- _Task details_
Below are the records; pull every line that includes "Zoom".

- _Source records_
[Start of Attachment]
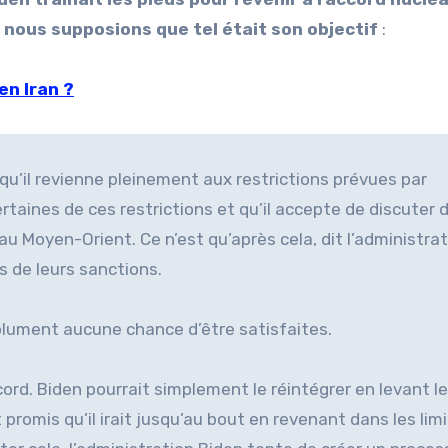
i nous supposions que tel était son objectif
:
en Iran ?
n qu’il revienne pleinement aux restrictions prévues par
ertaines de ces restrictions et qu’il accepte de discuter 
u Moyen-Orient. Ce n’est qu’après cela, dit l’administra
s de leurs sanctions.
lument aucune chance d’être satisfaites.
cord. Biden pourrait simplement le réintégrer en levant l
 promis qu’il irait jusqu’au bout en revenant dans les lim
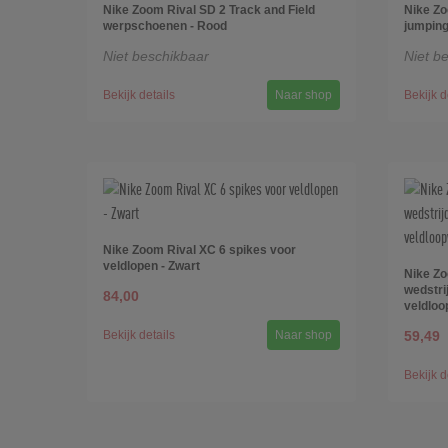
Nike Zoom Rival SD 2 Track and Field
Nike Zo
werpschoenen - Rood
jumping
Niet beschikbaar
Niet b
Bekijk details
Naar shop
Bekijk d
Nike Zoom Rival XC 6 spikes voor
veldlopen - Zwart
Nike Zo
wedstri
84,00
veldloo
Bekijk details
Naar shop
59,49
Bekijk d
[End of Attachment]
- _Expected output_
Nike Zoom Rival SD 2 Track and Field
Nike Zoom Rival XC 6 spikes voor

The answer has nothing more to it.